Given records START

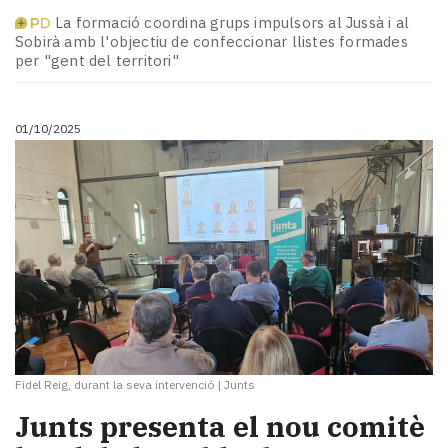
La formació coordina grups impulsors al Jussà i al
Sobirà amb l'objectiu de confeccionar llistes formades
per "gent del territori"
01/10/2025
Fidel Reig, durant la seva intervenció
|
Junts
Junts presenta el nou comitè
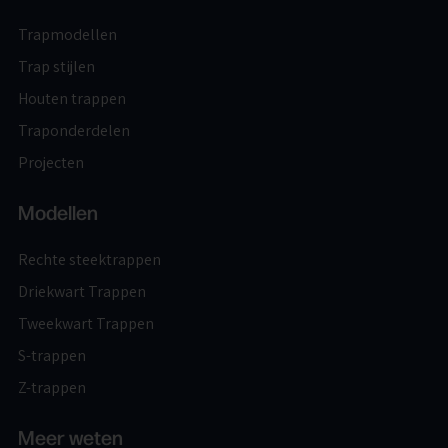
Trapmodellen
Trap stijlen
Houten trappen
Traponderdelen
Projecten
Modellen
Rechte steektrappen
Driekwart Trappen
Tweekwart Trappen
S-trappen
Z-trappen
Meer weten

Given records END
Given records START

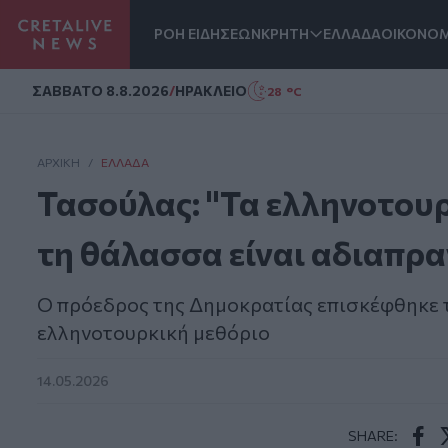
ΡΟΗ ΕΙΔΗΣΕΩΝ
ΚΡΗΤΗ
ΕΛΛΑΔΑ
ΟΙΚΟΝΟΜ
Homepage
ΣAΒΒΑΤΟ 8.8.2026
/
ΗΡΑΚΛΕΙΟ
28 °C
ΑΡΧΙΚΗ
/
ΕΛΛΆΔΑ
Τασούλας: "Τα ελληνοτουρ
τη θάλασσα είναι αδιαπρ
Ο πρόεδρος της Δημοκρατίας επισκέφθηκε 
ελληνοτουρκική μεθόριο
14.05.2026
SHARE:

Given records END

§ Exercise
Set down exactly the lines above, from the line containing "La formació coordina" through the line containing "Rechte steektrappen". Skip the pictures.

§ Response area
La formació coordina grups impulsors al Jussà i al
Sobirà amb l'objectiu de confeccionar llistes formades
per "gent del territori"
01/10/2025
Fidel Reig, durant la seva intervenció
|
Junts
Junts presenta el nou comitè
Trapmodellen
Trap stijlen
Houten trappen
Traponderdelen
Projecten
Modellen
Rechte steektrappen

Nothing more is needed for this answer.